Pierwsza połowa nie zachwyciła kibiców, którzy w nielicznej grupie zebrali się na stadionie w Dobrzanach. Gra toczyła się głównie w środku pola a oddane strzały obu drużyn można policzyć na palcach jednej ręki. Pierwsza groźniejsza akcja miała miejsce dopiero w 29. minucie gdy po mocnym wbiciu piłki w pole karne Jodłowiec na szczęście dla gości nie dosięga piłki. Kilka minut później miała miejsce dość kontrowersyjna sytuacja, obrońca gości dotyka piłki ręką na pograniczu pola karnego, jednak sędzia główny pan Magdziarz nie użył gwizdka. W 39 minucie strzał oddaje popularny wśród zgromadzonych kibiców 'Jodła' a piłka zmierzająca do bramki trafia w Kowalskiego. Pierwsza połowa kończy się bezbramkowym remisem.

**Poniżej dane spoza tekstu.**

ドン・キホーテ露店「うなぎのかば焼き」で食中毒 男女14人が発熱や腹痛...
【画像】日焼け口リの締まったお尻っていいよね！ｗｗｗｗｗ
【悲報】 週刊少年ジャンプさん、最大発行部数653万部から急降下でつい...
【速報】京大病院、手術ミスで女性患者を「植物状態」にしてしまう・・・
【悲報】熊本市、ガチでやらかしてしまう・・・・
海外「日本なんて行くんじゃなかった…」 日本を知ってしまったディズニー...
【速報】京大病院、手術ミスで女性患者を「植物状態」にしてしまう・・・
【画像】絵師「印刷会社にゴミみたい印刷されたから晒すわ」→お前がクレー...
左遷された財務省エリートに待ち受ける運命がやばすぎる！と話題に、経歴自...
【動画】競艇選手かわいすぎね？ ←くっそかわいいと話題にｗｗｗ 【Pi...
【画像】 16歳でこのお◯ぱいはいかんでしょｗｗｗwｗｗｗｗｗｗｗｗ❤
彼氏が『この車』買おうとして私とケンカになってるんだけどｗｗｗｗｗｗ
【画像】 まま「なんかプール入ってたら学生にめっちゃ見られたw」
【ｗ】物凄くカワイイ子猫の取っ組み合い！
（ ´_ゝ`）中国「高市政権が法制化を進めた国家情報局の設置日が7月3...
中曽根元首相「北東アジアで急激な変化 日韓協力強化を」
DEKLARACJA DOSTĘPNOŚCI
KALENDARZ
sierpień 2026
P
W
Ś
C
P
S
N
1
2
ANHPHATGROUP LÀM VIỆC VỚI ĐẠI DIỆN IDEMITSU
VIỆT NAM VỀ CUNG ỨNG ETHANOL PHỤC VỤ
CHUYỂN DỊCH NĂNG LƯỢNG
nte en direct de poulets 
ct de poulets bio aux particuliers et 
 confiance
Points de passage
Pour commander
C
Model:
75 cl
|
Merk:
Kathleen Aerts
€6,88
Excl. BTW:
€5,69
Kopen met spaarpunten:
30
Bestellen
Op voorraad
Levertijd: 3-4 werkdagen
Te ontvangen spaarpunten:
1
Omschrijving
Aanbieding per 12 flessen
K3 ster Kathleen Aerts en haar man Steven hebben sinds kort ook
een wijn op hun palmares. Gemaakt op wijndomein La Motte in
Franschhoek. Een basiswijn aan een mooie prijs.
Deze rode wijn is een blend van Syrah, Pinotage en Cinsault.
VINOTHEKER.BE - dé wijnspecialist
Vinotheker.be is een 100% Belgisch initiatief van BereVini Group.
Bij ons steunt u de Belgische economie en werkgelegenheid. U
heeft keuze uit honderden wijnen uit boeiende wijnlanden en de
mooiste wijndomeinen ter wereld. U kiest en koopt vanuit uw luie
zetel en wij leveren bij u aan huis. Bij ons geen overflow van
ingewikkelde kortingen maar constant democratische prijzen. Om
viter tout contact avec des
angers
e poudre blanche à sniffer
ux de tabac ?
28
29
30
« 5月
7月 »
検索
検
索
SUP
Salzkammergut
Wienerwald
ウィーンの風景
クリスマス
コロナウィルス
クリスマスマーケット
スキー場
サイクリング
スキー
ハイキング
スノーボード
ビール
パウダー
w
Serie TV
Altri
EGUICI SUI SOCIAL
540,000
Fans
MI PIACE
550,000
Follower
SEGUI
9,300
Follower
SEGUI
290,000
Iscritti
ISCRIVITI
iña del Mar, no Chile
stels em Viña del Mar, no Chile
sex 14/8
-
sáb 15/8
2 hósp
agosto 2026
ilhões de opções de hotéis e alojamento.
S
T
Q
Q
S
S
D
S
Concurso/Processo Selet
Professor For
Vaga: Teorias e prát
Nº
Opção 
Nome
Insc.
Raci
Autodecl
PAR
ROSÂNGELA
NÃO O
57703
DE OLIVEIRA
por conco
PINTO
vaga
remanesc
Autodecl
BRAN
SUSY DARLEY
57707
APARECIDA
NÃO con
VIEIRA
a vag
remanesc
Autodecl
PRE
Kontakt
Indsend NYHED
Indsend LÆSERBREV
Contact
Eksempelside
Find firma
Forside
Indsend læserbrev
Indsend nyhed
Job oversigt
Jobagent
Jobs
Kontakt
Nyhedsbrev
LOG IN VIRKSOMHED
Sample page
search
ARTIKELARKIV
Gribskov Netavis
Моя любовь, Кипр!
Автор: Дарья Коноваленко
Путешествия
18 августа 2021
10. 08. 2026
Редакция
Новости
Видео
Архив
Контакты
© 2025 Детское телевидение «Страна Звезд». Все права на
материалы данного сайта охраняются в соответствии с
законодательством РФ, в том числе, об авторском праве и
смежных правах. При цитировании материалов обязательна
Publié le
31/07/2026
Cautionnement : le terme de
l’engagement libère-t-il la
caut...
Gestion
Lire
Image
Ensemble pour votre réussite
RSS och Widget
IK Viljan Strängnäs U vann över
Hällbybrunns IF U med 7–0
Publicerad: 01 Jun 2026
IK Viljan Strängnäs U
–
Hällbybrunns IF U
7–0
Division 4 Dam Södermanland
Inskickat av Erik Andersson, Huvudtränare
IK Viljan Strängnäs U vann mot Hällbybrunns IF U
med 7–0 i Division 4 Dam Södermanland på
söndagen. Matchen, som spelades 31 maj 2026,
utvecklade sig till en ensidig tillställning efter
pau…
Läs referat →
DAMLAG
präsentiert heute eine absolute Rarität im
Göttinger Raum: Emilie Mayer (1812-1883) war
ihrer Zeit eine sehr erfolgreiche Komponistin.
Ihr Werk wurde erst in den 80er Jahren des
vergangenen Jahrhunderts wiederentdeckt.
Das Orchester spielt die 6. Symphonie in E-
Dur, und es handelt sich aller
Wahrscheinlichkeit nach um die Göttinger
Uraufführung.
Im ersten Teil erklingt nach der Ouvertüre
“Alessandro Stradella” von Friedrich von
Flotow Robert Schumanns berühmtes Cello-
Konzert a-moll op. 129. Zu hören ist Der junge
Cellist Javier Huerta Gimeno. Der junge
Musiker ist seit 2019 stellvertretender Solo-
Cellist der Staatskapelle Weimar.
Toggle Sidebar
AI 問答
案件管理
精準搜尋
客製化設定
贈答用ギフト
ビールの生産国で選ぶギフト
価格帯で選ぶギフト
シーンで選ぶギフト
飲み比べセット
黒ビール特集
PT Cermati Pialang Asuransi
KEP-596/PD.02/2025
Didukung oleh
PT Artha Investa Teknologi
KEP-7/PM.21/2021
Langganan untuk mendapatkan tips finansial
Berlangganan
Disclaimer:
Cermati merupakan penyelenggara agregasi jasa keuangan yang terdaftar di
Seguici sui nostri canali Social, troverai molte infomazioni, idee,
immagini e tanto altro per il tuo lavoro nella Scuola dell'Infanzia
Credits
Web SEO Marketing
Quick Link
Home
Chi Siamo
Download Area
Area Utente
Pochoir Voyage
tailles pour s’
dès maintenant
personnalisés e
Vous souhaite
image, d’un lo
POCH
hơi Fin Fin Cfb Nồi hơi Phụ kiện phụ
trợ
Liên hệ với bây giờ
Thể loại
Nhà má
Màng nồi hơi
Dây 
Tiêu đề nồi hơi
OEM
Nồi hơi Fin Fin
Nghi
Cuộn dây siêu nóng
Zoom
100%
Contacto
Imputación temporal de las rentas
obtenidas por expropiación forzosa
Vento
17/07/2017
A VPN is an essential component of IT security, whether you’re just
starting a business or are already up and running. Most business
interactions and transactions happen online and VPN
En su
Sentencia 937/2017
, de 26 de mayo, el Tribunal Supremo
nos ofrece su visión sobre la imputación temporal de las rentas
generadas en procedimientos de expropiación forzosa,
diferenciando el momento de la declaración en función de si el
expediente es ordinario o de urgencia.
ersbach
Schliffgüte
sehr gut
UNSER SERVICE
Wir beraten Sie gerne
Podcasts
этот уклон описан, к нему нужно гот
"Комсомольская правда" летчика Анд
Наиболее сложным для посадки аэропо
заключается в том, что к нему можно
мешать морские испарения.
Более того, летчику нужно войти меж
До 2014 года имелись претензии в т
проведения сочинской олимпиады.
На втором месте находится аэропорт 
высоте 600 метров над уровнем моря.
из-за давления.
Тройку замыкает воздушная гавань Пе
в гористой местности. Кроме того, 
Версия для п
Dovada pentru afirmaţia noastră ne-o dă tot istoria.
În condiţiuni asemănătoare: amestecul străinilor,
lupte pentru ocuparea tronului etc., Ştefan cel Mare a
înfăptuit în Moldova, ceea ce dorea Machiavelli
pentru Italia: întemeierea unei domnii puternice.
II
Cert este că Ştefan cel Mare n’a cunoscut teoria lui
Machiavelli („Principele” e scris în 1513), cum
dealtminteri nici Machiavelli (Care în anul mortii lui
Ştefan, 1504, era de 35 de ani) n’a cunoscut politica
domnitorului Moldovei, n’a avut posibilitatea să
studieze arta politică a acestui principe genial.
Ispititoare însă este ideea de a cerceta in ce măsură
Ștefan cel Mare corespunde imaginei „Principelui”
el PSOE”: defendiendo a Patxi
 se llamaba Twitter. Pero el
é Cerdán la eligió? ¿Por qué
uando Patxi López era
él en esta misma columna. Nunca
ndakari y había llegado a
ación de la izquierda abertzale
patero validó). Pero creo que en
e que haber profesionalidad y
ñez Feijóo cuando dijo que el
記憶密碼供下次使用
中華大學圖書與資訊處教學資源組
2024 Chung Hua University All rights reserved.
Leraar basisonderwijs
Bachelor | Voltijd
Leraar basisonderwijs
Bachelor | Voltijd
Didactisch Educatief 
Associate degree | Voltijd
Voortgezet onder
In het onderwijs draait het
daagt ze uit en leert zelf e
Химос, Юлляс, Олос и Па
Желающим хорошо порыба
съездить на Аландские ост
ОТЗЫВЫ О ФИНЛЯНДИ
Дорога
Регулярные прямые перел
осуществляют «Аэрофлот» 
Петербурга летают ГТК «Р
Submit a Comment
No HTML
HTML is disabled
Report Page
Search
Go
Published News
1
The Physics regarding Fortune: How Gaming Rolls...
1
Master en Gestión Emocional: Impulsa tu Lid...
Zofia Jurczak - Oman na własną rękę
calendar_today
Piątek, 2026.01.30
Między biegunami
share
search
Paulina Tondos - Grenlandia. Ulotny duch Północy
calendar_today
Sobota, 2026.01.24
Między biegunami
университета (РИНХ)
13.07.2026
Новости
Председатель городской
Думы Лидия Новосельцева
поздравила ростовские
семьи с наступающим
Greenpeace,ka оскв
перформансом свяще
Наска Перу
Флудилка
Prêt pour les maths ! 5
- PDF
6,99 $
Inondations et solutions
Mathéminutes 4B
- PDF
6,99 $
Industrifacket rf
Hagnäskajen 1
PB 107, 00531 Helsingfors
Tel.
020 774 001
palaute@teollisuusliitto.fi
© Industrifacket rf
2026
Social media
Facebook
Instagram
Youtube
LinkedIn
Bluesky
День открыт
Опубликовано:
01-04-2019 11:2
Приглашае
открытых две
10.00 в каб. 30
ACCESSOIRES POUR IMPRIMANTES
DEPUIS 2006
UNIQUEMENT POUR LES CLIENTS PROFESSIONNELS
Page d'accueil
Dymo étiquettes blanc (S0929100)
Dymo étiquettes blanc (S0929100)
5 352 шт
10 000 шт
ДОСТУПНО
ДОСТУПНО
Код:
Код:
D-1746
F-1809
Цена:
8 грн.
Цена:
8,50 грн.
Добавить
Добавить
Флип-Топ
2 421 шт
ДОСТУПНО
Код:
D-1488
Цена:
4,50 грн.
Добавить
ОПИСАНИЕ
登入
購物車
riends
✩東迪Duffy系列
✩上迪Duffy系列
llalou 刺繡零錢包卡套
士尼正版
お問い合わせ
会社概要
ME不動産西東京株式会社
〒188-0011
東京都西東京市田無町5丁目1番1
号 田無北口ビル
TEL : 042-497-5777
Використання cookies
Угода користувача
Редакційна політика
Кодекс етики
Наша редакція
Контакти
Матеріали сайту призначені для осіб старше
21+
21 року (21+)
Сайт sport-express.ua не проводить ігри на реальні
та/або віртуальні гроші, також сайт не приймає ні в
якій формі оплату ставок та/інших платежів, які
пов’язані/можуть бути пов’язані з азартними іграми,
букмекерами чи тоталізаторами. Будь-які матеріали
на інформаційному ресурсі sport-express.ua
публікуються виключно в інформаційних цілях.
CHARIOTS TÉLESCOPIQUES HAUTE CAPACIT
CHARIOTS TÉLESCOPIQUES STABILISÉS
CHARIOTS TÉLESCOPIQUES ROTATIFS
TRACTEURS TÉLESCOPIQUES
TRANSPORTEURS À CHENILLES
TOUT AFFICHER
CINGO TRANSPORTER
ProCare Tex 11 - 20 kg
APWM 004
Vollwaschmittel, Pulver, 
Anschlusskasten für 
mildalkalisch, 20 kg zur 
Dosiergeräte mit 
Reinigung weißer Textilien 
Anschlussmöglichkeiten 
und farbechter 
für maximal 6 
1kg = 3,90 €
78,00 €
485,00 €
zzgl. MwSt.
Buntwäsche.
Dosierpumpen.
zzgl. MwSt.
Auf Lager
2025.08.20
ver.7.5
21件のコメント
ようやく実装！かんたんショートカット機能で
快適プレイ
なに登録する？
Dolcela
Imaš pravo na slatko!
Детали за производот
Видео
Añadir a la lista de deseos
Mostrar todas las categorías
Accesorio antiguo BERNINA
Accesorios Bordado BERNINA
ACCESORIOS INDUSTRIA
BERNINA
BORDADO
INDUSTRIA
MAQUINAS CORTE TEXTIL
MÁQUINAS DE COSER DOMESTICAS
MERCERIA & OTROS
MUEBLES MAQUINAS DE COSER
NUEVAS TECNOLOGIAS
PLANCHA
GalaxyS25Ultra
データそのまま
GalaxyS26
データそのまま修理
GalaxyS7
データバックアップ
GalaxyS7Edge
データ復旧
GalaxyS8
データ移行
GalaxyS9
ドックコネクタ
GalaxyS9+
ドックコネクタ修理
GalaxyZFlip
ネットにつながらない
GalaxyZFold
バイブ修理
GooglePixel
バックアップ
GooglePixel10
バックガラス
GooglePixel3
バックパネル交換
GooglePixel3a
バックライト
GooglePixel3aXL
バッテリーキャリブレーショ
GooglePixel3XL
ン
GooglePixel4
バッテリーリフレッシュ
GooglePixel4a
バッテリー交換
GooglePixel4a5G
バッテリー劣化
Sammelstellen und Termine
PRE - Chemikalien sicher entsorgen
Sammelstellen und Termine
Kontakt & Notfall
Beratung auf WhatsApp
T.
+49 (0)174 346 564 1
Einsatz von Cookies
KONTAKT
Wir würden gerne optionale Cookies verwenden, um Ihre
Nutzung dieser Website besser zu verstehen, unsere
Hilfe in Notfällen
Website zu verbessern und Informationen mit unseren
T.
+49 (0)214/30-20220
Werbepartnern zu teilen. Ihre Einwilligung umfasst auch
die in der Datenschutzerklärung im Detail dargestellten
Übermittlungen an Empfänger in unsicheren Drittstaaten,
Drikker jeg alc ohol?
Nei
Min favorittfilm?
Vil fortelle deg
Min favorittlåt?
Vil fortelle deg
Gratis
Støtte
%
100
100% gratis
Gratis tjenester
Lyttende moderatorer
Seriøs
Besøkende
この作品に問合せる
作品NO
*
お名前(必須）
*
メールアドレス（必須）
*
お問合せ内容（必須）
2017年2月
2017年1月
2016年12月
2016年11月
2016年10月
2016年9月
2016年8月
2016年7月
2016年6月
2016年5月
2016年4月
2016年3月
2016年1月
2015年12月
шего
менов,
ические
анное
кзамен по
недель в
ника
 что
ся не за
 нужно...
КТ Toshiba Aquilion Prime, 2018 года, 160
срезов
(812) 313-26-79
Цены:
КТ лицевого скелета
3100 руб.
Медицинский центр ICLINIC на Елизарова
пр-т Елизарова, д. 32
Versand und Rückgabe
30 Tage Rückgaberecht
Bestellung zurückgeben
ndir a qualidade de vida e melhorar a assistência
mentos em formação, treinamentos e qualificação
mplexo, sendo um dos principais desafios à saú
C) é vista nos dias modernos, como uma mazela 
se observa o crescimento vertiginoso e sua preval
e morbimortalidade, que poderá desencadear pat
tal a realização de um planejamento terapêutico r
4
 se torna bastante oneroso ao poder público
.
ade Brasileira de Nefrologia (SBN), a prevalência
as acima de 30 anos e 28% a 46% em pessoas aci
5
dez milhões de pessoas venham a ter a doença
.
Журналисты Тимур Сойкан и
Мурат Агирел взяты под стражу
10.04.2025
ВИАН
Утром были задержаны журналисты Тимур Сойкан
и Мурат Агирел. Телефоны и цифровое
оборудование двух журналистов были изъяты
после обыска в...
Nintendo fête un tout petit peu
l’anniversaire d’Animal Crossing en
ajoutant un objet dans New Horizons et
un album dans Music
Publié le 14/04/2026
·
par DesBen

Początek drugiej części spotkania to dalsza przewaga drużyny Zorzy. Osadnik przeprowadzał coraz to groźniejsze szarże na bramkę gospodarzy ale celnego strzału oddać nie mógł. W 55 minucie meczu miała miejsce akcja kluczowa jak się okazało dla całego spotkania. Wyrębskiego próbował zaskoczyć… Sikora , górą jednak bramkarz Osadnika, potem dobitka zawodnika Zorzy , ponownie interweniuje Wyrębski kierując piłkę na słupek , przy kolejnej próbie jej złapania niefortunnie kieruje ją do własnej bramki. Osadnik przegrywał 1-0 i to podziałało jak „kubeł zimnej wody” na zawodników. W końcu zobaczyliśmy Osadnik który atakował i przeprowadzał składne akcje. W 58 minucie miał miejsce strzał z serii „stadiony świata” . Rzut wolny wykorzystywał Marcin Gajewski a piłkę zmierzającą do bramki piękna paradą obronił Szczecinski, który był dobrze dysponowany tego dnia. Osadnik atakował coraz częściej, przez co bardzo naraził się na kontry Zorzy. Przynajmniej dwie z nich powinny zakończyć się bramką dla gospodarzy. W jednej z nich interwencja Olkiewicza zakończyła się żółtą kartka za faul taktyczny, w drugiej sytuacji fatalnie przestrzelił zawodnik Zorzy. Warto zauważyć jeszcze jeden piękny strzał po indywidualnej akcji M.Gajewskiego, piłka przeleciała niestety 5 centymetrów obok bramki.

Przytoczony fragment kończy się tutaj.